*TASK INSTRUCTIONS:*
What is wanted is the full listing, word for word, without its pictures.

*DATA SHOWN:*

☆ ☆ ☆ ☆

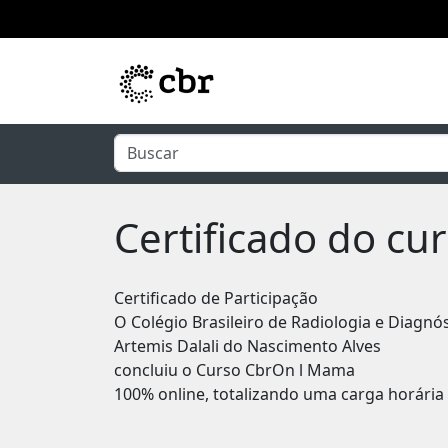
Pular para o conteúdo principal
Certificado do c
Certificado de Participação
O Colégio Brasileiro de Radiologia e Diagnó
Artemis Dalali do Nascimento Alves
concluiu o Curso CbrOn l Mama
100% online, totalizando uma carga horária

☆ ☆ ☆ ☆

*OUTPUT:*
Pular para o conteúdo principal
Certificado do c
Certificado de Participação
O Colégio Brasileiro de Radiologia e Diagnó
Artemis Dalali do Nascimento Alves
concluiu o Curso CbrOn l Mama
100% online, totalizando uma carga horária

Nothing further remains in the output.